15. Unterfinanzierung der ambulanten Versorgung beenden

Die ambulante Versorgung ist seit Jahrzehnten unterfinanziert. Viele Leistungen werden von den Krankenkassen nicht bezahlt. FALK fordert daher eine deutlich verbesserte Finanzsituation für die ambulante Versorgung. Das Geld muss der Leistung folgen. Notwendig ist deshalb, dass alle Grundleistungen mit ihrem festen Preis voll vergütet werden und es bei einer Leistungsverschiebung von stationär nach ambulant auch zu einer Verschiebung der Mittel kommt.

16. Sinnvolle Arbeitsteilung in der Arztpraxis

Immer mehr Ärzte wünschen sich eine verstärkte Arbeitsteilung in ihrem Berufsalltag. Es sollte deswegen eine grundsätzliche Erlaubnis zur Übertragung ärztlicher Leistungen an geeignete Praxismitarbeiter geben. Der Arzt hat sich davon zu überzeugen, dass der entsprechende Mitarbeiter die Leistung qualitätsgerecht erbringen kann. Die Entscheidung, wer welche Tätigkeit ausführt, liegt im Ermessen des Arztes und sollte dementsprechend unbürokratisch gestaltet werden.
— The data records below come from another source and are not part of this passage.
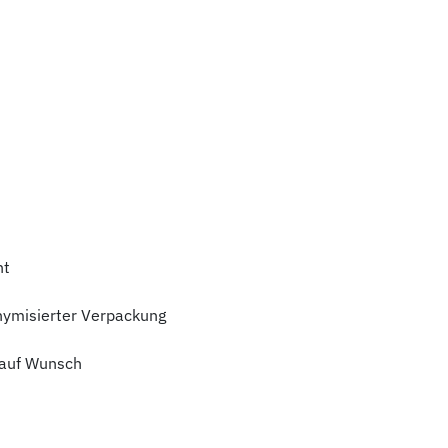
ht
nymisierter Verpackung
auf Wunsch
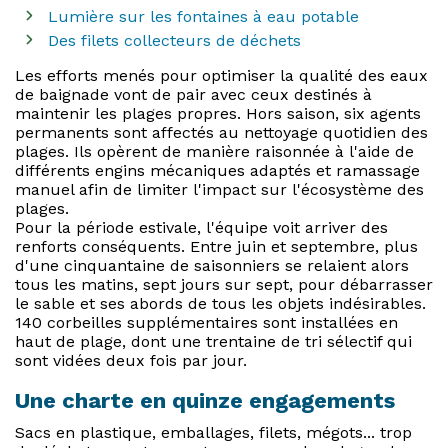
Lumière sur les fontaines à eau potable
Des filets collecteurs de déchets
Les efforts menés pour optimiser la qualité des eaux
de baignade vont de pair avec ceux destinés à
maintenir les plages propres. Hors saison, six agents
permanents sont affectés au nettoyage quotidien des
plages. Ils opèrent de manière raisonnée à l'aide de
différents engins mécaniques adaptés et ramassage
manuel afin de limiter l'impact sur l'écosystème des
plages.
Pour la période estivale, l'équipe voit arriver des
renforts conséquents. Entre juin et septembre, plus
d'une cinquantaine de saisonniers se relaient alors
tous les matins, sept jours sur sept, pour débarrasser
le sable et ses abords de tous les objets indésirables.
140 corbeilles supplémentaires sont installées en
haut de plage, dont une trentaine de tri sélectif qui
sont vidées deux fois par jour.
Une charte en quinze engagements
Sacs en plastique, emballages, filets, mégots... trop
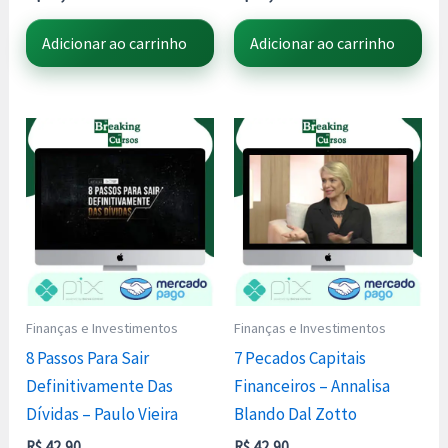
Adicionar ao carrinho
Adicionar ao carrinho
Finanças e Investimentos
Finanças e Investimentos
8 Passos Para Sair
7 Pecados Capitais
Definitivamente Das
Financeiros – Annalisa
Dívidas – Paulo Vieira
Blando Dal Zotto
R$
42,90
R$
42,90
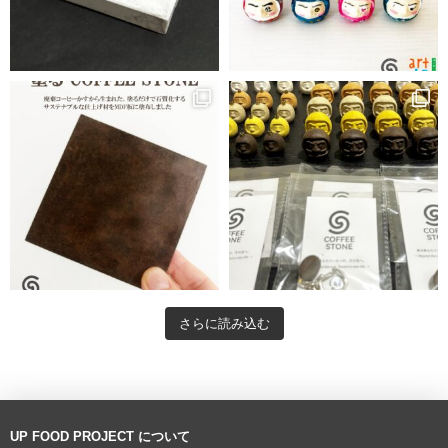
さらに読み込む
UP FOOD PROJECT について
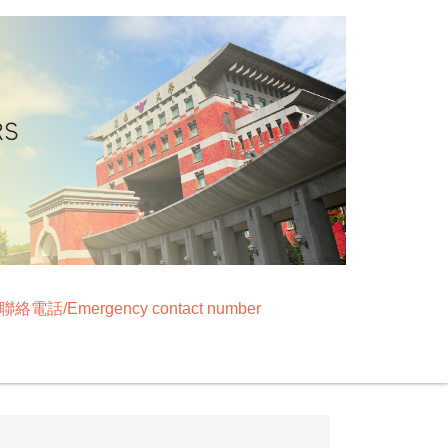
絡電話/Emergency contact number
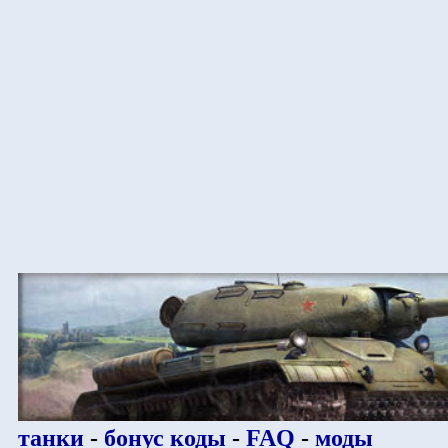
танки
-
бонус коды
-
FAQ
-
моды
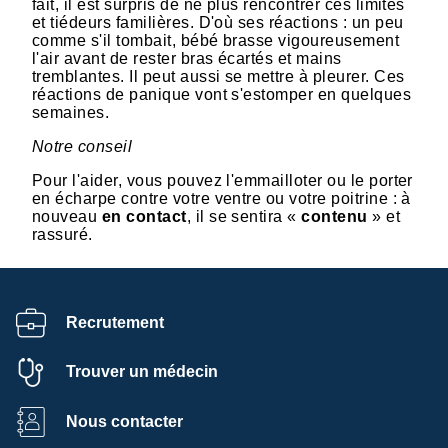
fait, il est surpris de ne plus rencontrer ces limites
et tiédeurs familières. D'où ses réactions : un peu
comme s'il tombait, bébé brasse vigoureusement
l'air avant de rester bras écartés et mains
tremblantes. Il peut aussi se mettre à pleurer. Ces
réactions de panique vont s'estomper en quelques
semaines.
Notre conseil
Pour l'aider, vous pouvez l'emmailloter ou le porter
en écharpe contre votre ventre ou votre poitrine : à
nouveau
en contact
, il se sentira «
contenu
» et
rassuré.
Recrutement
Trouver un médecin
Nous contacter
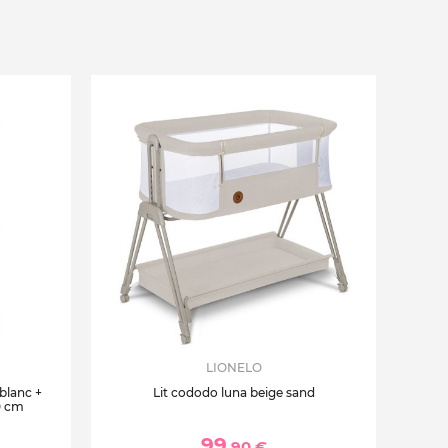
LIONELO
 blanc +
Lit cododo luna beige sand
0 cm
99
,90 €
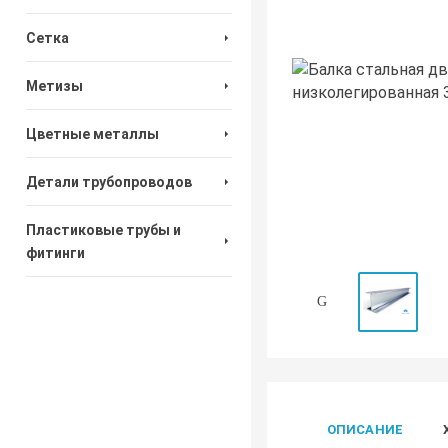
Сетка
Метизы
Цветные металлы
Детали трубопроводов
Пластиковые трубы и
фитинги
ОПИСАНИЕ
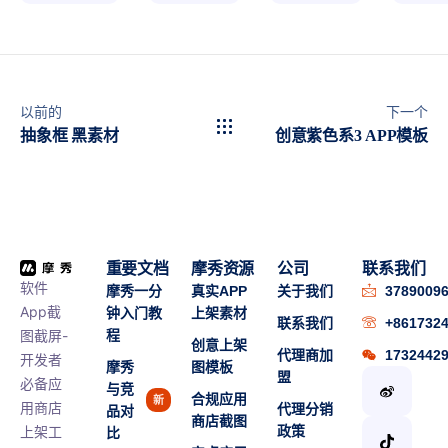
以前的
下一个
抽象框 黑素材
创意紫色系3 APP模板
重要文档
摩秀资源
公司
联系我们
软件
摩秀一分
真实APP
关于我们
3789009
App截
钟入门教
上架素材
联系我们
+861732
图截屏-
程
创意上架
代理商加
1732442
开发者
摩秀
图模板
盟
必备应
与竞
合规应用
新
用商店
代理分销
品对
商店截图
上架工
政策
比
Die Therapiehoheit und Verantwortung bleibt in den Händen des Arztes.
Es soll verstärkt Möglichkeiten geben, mehr Personal für delegierbare Leistungen zur Verfügung zu stellen. Dabei beziehen wir pflegerische Leistungen und Leistungen der medizinischen Behandlungspflege durchaus mit ein. Eine Arztpraxis könnte so in Zukunft ein Mehrfaches an Helferinnen und Helfern haben, die in der Verantwortung des Arztes auch pflegerische Tätigkeiten übernehmen. Dies kommt auch dem Wunsch vieler Akteure im Gesundheitswesen entgegen, die die Teamarbeit gestärkt sehen wollen.